3. They use any excuse to ridicule
A risky style, an action that deviates slightly from social conventions, or an opinion that simply does not match your own they are reasons for mockery or to be used to "read the mind" of that person and attribute all kinds of intelligence or personality imperfections.
These comments can be more or less ingenious depending on the case, but what is clear is that they are not relevant and speak about characteristics or very irrelevant facts.
4. In social networks, little subtlety criticizing
On the Internet, people who habitually judge others they feel they have the extra protection of anonymity, so they take the opportunity to unleash their cruelty. That means that they leave all kinds of derogatory comments, in full view of the world, knowing that the negative impact of this type of publications is more noticeable: everyone can know who is the target of criticism, but it is not very clear who emits.
In addition, as the Internet is usually a place where avoiding a rational discussion or debate does not have a high cost (unlike a face-to-face dialogue, in which it is always clear who wants to stop intervening) these criticisms are simple and unsophisticated, since they do not have to lead to an exchange of opinions. They are little more than insults that are lengthened through several words placed forming a sentence.
Why do they criticize so much?
There are many reasons that can lead a person to constantly criticize others, but several of them are especially frequent.

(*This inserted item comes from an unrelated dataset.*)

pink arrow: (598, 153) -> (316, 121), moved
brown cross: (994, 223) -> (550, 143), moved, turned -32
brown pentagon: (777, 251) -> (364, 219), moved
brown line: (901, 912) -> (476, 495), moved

The main one is that judging another in a superficial way is an easy and simple way to feel superior to someone and, by comparison, feel better about yourself.
When one of these people formulates a thought aimed at sinking another person (either pronouncing it in out loud or keeping it to herself), she is actually trying to temporarily escape the ruin that is her own self-esteem.

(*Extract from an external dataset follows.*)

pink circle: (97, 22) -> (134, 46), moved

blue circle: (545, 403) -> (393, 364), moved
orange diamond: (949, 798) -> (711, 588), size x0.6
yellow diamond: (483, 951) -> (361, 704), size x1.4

The most negative thing about these people is not what happens when they think in negative or degrading terms about someone else, since these kinds of ideas are so simple and not very elaborate that nobody has to take them in I laughed. The most negative is what is happening during the rest of the time in your own mind, that is, the reign of a resentment that totally subdues the self-esteem.
In the same way that those who obsessively think about an idea that causes them anxiety desperately try to seek distractions, such as binge eating, the drug use or even cuts to the skin, there are those who try to rescue their self-image for a brief moment by creating the fiction that they are far above someone more.
That is why, at a time when the fight of egos is the order of the day, it is important not to take as normal those outbursts of contempt for others with which some people try to make themselves known to others and to themselves. Who needs to throw darts at others to stay afloat is clearly showing that he has nothing to offer and that he only has to ask for help.